If Spidey looks halfway cool swinging across Manhattan, and can pass as a believable young adult, excellent -- you've pulled off a Spider-Man translation. But the backdrop for Captain America is, shall we say, a weighty subject. One that's inspired a lot of iconic movies. And John Ford didn't have to worry about placing a guy in a flag costume with little white wings over his temples in The Longest Day.
Maybe the filmmakers will pivot into reviving Cap in the present day and finding drama in the man-out-of-time angle.
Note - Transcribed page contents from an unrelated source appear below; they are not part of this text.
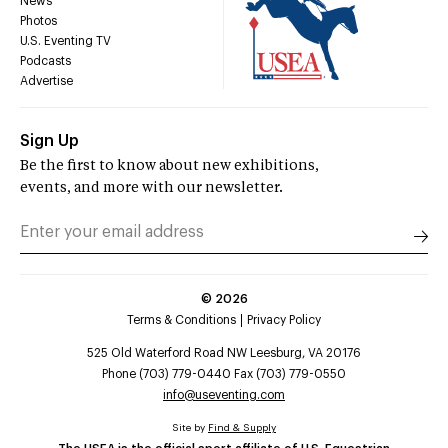
News
Photos
U.S. Eventing TV
Podcasts
Advertise
Sign Up
Be the first to know about new exhibitions,
events, and more with our newsletter.
©
2026
Terms & Conditions
Privacy Policy
525 Old Waterford Road NW Leesburg, VA 20176
Phone (703) 779-0440 Fax (703) 779-0550
info@useventing.com
Site by
Find & Supply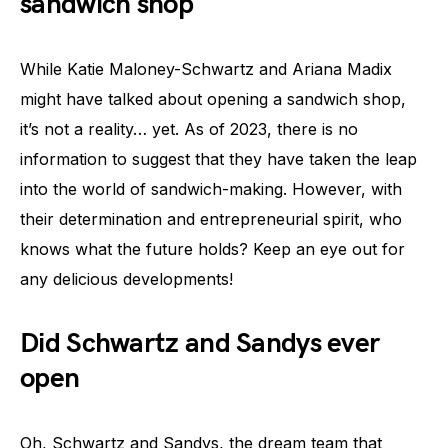
sandwich shop
While Katie Maloney-Schwartz and Ariana Madix
might have talked about opening a sandwich shop,
it’s not a reality… yet. As of 2023, there is no
information to suggest that they have taken the leap
into the world of sandwich-making. However, with
their determination and entrepreneurial spirit, who
knows what the future holds? Keep an eye out for
any delicious developments!
Did Schwartz and Sandys ever
open
Oh, Schwartz and Sandys, the dream team that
Of course, that's a trap, too, because you risk falling into a tone where either a) everything today is frivolous in comparison or b) today's challenges rival those of the second World War, and neither of those statements is true. Maybe you've got to go the route of saying that in dark and trying times, we need a living symbol of the greatness of America, one who can also punch out Baron Strucker and throw a vibranium shield into the nape of Kang the Conqueror's neck. I will see that movie.
On the other hand, the longer the movie spends in the '40s, the more it has to be a World War II movie, and that just sets it up for failure.
Of course, perhaps I'm overthinking this, since whatever movie Marvel Studios produces will be better than this, faint praise as that might be:
I think you maybe overthinking it a bit. Raiders of the Lost Ark/Last Crusade both have Nazis as the main villians.
And you're also ignoring the whole slew of WWII comedies of the 1950s and 1960s. Hell, I was a Male War Bride came out in 1949.
Posted by: Rob | 02/06/2011 at 10:14 PM
The Captain America movie is, sadly, set entirely in the WW2 era; I presume that fishing him out of cryogenic storage will be the opening hook of the Avengers movie...
...except that I'm willing to bet money that one or both of Captain America and Thor will tank badly, Marvel will get cold feet and the Avengers movie won't get made.
(And I'd consider an outside bet that Green Lantern fails badly enough to actually kill off superhero movies entirely for a while, save of course for the inevitable third Nolan bat-film.)
Posted by: Doctor Memory | 02/07/2011 at 11:12 AM
I agree with Rob -- you can't make a Captain America movie that's a good WWII movie. If you dropped Cap into Band of Brothers, it would be a travesty. Is Cap supposed to liberate Belsen? I think the movie will work if it makes a good comic book version of WWII. Or rather, a well-done version of a bad comic book version of WWII. Joe Kubert would be great. Bernie Krigstein might be a bit too much.
Posted by: Brainz | 02/09/2011 at 08:06 PM
It seems that the recent Captain America movie gave justice to the original comic book pages. For some, it could be considered as one of the best superhero movies of today.